Show HN: Atom – open-source AI agent with "visual" episodic memory

5 hours ago (github.com)

Hey HN,

I’ve been building Atom (https://github.com/rush86999/atom), an open-source, self-hosted AI automation platform.

I built this because while tools like OpenClaw are excellent for one-off scripts and personal tasks, I found them difficult to use for complex business workflows (e.g., managing invoices or SaaS ops). The main issue was State Blindness: the agent would fire a command and assume it worked, without "seeing" if the UI or state actually updated.

I just shipped a new architecture to solve this called Canvas AI Accessibility.

The Technical Concept: Instead of relying on token-heavy screenshots or raw HTML, I built a hidden semantic layer—essentially a "Screen Reader" for the LLM.

Hidden Visual Description: When the agent works, the system generates a structured, hidden description of the visual state.

Episodic Memory: The agent "reads" this layer to verify its actions. Crucially, it snapshots this state into a vector database (LanceDB).

Maturity/Governance: Before an agent is promoted from "Student" to "Autonomous," it must demonstrate it can recall these past visual states to avoid repeating errors.

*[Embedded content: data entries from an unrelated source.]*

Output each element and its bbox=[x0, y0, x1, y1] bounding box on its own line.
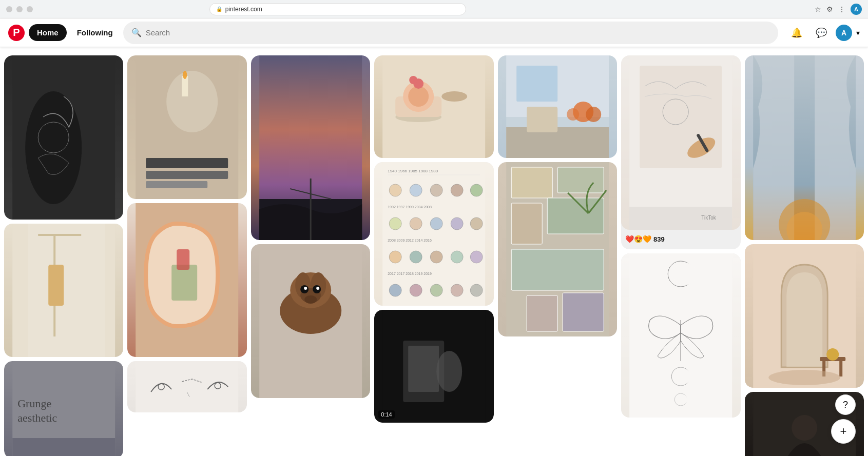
home-button[interactable]: Home bbox=[29, 24, 67, 41]
pin-food-drinks[interactable] bbox=[374, 55, 493, 158]
pin-candle-statue[interactable] bbox=[127, 55, 246, 199]
bell-icon: 🔔 bbox=[791, 27, 802, 38]
svg-text:TikTok: TikTok bbox=[701, 215, 717, 221]
back-button[interactable] bbox=[6, 6, 12, 12]
following-button[interactable]: Following bbox=[71, 24, 119, 41]
pins-grid: Grunge aesthetic bbox=[4, 55, 864, 456]
header-actions: 🔔 💬 A ▾ bbox=[786, 23, 860, 43]
svg-point-60 bbox=[430, 217, 442, 230]
svg-rect-16 bbox=[146, 158, 228, 168]
pin-tattoo[interactable] bbox=[4, 55, 123, 220]
svg-point-68 bbox=[470, 251, 483, 263]
svg-point-39 bbox=[304, 295, 317, 304]
svg-point-117 bbox=[826, 348, 839, 361]
svg-rect-82 bbox=[506, 127, 609, 158]
svg-rect-91 bbox=[547, 198, 604, 234]
svg-point-65 bbox=[410, 251, 422, 263]
svg-point-48 bbox=[409, 76, 417, 84]
pinterest-logo[interactable]: P bbox=[8, 25, 25, 41]
pin-clothes-rack[interactable] bbox=[4, 224, 123, 357]
svg-rect-116 bbox=[839, 361, 842, 376]
pin-butterfly-moon[interactable] bbox=[621, 253, 740, 418]
svg-point-74 bbox=[470, 284, 483, 296]
svg-point-52 bbox=[389, 184, 401, 196]
svg-rect-96 bbox=[640, 66, 722, 168]
pin-dachshund[interactable] bbox=[251, 244, 370, 398]
pin-photo-collage[interactable] bbox=[498, 162, 617, 336]
svg-text:1992  1997  1999  2004  2008: 1992 1997 1999 2004 2008 bbox=[388, 205, 432, 209]
add-fab-button[interactable]: + bbox=[831, 419, 856, 444]
svg-point-13 bbox=[167, 71, 218, 132]
svg-point-15 bbox=[183, 71, 187, 79]
pin-sketch-face[interactable] bbox=[127, 361, 246, 412]
svg-point-44 bbox=[408, 86, 429, 107]
svg-rect-93 bbox=[527, 295, 557, 331]
pinterest-header: P Home Following 🔍 Search 🔔 💬 A ▾ bbox=[0, 18, 868, 47]
pin-drawing-hand[interactable]: TikTok ❤️😍🧡 839 bbox=[621, 55, 740, 249]
svg-point-86 bbox=[567, 108, 579, 121]
search-bar[interactable]: 🔍 Search bbox=[123, 22, 778, 44]
svg-text:2008  2009  2012  2014  2016: 2008 2009 2012 2014 2016 bbox=[388, 239, 432, 242]
chat-icon: 💬 bbox=[816, 27, 827, 38]
menu-icon[interactable]: ⋮ bbox=[838, 5, 845, 13]
browser-user-avatar[interactable]: A bbox=[851, 4, 862, 15]
svg-rect-92 bbox=[511, 249, 604, 290]
forward-button[interactable] bbox=[16, 6, 23, 12]
svg-point-56 bbox=[470, 184, 483, 196]
svg-rect-49 bbox=[382, 162, 485, 306]
svg-rect-17 bbox=[146, 171, 228, 179]
pin-wavy-mirror[interactable] bbox=[127, 203, 246, 357]
svg-point-71 bbox=[410, 284, 422, 296]
svg-point-46 bbox=[441, 91, 467, 102]
svg-point-70 bbox=[389, 284, 401, 296]
svg-point-85 bbox=[586, 107, 601, 122]
svg-point-66 bbox=[430, 251, 442, 263]
lock-icon: 🔒 bbox=[216, 6, 222, 12]
svg-rect-18 bbox=[146, 181, 208, 188]
svg-rect-77 bbox=[408, 346, 439, 392]
help-button[interactable]: ? bbox=[835, 394, 856, 415]
svg-point-118 bbox=[768, 370, 840, 385]
notifications-button[interactable]: 🔔 bbox=[786, 23, 807, 43]
svg-text:1940  1966  1985  1988  1989: 1940 1966 1985 1988 1989 bbox=[388, 169, 438, 173]
svg-rect-89 bbox=[557, 167, 604, 193]
svg-rect-81 bbox=[516, 66, 557, 102]
pin-joker-evolution[interactable]: 1940 1966 1985 1988 1989 1992 1997 1999 … bbox=[374, 162, 493, 306]
reaction-emojis: ❤️😍🧡 bbox=[625, 235, 651, 243]
user-menu-chevron[interactable]: ▾ bbox=[856, 29, 860, 37]
svg-point-38 bbox=[316, 287, 319, 290]
browser-chrome: 🔒 pinterest.com ☆ ⚙ ⋮ A bbox=[0, 0, 868, 18]
svg-point-73 bbox=[451, 284, 463, 296]
svg-text:aesthetic: aesthetic bbox=[17, 411, 57, 424]
bookmark-icon[interactable]: ☆ bbox=[815, 5, 821, 13]
pin-sunset-sky[interactable] bbox=[251, 55, 370, 240]
svg-rect-20 bbox=[172, 265, 198, 301]
reload-button[interactable] bbox=[27, 6, 33, 12]
svg-point-104 bbox=[673, 263, 696, 285]
svg-point-54 bbox=[430, 184, 442, 196]
user-avatar[interactable]: A bbox=[836, 25, 852, 41]
svg-point-64 bbox=[389, 251, 401, 263]
svg-rect-7 bbox=[28, 224, 105, 357]
svg-rect-94 bbox=[563, 293, 604, 331]
search-placeholder: Search bbox=[146, 28, 170, 37]
pin-grunge-aesthetic[interactable]: Grunge aesthetic bbox=[4, 361, 123, 456]
svg-point-61 bbox=[451, 217, 463, 230]
plus-icon: + bbox=[840, 425, 847, 438]
svg-point-37 bbox=[304, 287, 307, 290]
svg-point-59 bbox=[410, 217, 422, 230]
question-mark-icon: ? bbox=[843, 400, 848, 410]
messages-button[interactable]: 💬 bbox=[811, 23, 832, 43]
svg-rect-83 bbox=[527, 107, 557, 132]
pin-video-clip[interactable]: 0:14 bbox=[374, 310, 493, 423]
pin-curtain-sunset[interactable] bbox=[745, 55, 864, 240]
svg-point-120 bbox=[792, 415, 817, 441]
extensions-icon[interactable]: ⚙ bbox=[826, 5, 833, 13]
svg-point-107 bbox=[676, 369, 691, 384]
pin-room-interior[interactable] bbox=[498, 55, 617, 158]
address-bar[interactable]: 🔒 pinterest.com bbox=[209, 3, 466, 15]
svg-rect-100 bbox=[629, 207, 732, 230]
svg-point-78 bbox=[436, 351, 462, 392]
svg-rect-88 bbox=[511, 167, 552, 198]
pin-arch-mirror[interactable] bbox=[745, 244, 864, 388]
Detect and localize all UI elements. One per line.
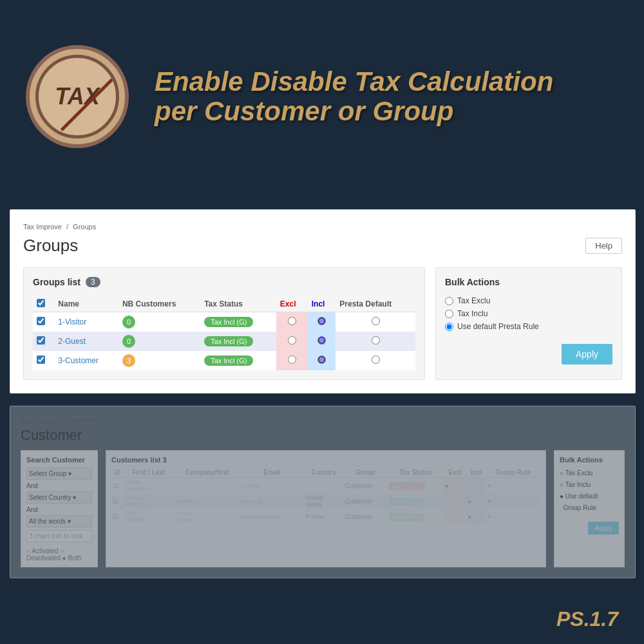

Atom vs. OpenClaw: I view them as complementary. OpenClaw is the "Hands" (great for raw execution/terminal), while Atom is the "Brain" (handling state, memory, and audit trails). Atom uses Python/FastAPI vs OpenClaw's Node.js, and focuses heavily on this governance/memory layer.

The repo is self-hosted and includes the new Canvas architecture. I’d love feedback on the implementation of the hidden accessibility layer—is anyone else using "synthetic accessibility trees" for agent grounding?